The memory 806 can store a log of measurements that have been made.
The memory 806 therefore may include a database, for example a
relational database. Thus, still further embodiments may be
realized.
[0059] For example, FIG. 9 is a flow diagram illustrating
additional predictive control methods 911, according to various
embodiments of the invention. The methods 911 described herein
include and build upon the methods, apparatus, systems, and
information illustrated in FIGS. 1-8. Some operations of the
methods 911 can be performed in whole or in part by the system 300,
the system 810, or any component thereof (FIGS. 3 and 8).
[0060] Thus, referring now to FIGS. 1, 3, and 8-9, it can be seen
that in some embodiments, a method 911 begins with measuring at
least one property associated with a fracture in a geological
formation to provide a measured property.
[0061] For example, formation properties might be measured to
determine fracture geometry. Thus, the activity at block 921 may
include measuring the at least one property associated with a
fracture to determine geometry of the fracture. In some
embodiments, microseismic activity can be monitored to adjust the
injection of fracturing fluid and proppant. Thus, the activity at
block 921 may comprise monitoring the at least one property as at
least one microseismic condition in the geological formation,
perhaps to feed the measured property to a leak-off estimator
module (as described below).
[0062] In some embodiments, fracture fluid and proppant are
injected into the formation by controlled devices according to
measured properties of the formation, and a predictive fracturing
model. Thus, the method 911 may continue on from block 921 to block
925, to include determining a predictive fracturing model based on
the measured property.
[0063] The predictive fracturing model can be calibrated, perhaps
based on measurements of the formation. Thus, the model may be
calibrated by collecting historical data, finding an appropriate
model structure, and obtaining the best estimate of the parameters
in the model structure. However, in some embodiments, the
calibration is purely data-driven. That is, after collecting
historical data, a dynamic model is constructed directly from the
data (e.g., via machine learning or a neural network) without
specifying a model structure based on a priori knowledge. In either
case, the method 911 may comprise calibrating the predictive model
at block 929.
[0064] In some embodiments, the method 911 may continue on to block
931 to include determining an objective function comprising at
least one fracturing objective.
[0065] In most embodiments, the method 911 continues on to block
933 to include generating an actuator input level that satisfies
the predictive fracturing model and the fracturing objective of the
objective function.
[0066] The fracturing objective may be satisfied in a number of
ways. For example, in some embodiments, satisfying the fracturing
objective includes at least one of following a set point or
minimizing a cost function.
[0067] In some embodiments, the method 911 may continue on to block
937 to include operating a controlled device according to the
actuator input level. The controlled device can be operated to
adjust the condition of the fracture.

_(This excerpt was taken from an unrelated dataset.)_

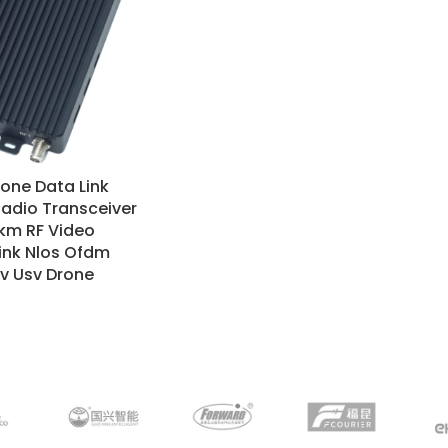
one Data Link
adio Transceiver
km RF Video
ink Nlos Ofdm
v Usv Drone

Thus, the activity at block
937 may include operating the controlled device to provide a
desired condition of the fracture at a selected future time,
corresponding to the time of the next measurement of the at least
one property.
[0068] The controlled device may comprise one or more elements. For
example, in some embodiments, the operations at block 937 comprise
operating the controlled device as a pump to inject fluid into the
fracture. In some embodiments, the operations at block 937 comprise
operating the controlled device comprising one of a solenoid, a
switch, a transistor, or an input/output port.
[0069] The fracture can be displayed as a two or three-dimensional
image that changes with the measured property. Thus, in some
embodiments, the operations at block 937 comprise operating the
controlled device as an operator's display that includes a
multi-dimensional image of the fracture that is revised according
to a value of the measured property.
[0070] The controlled device may comprise a programmed controller.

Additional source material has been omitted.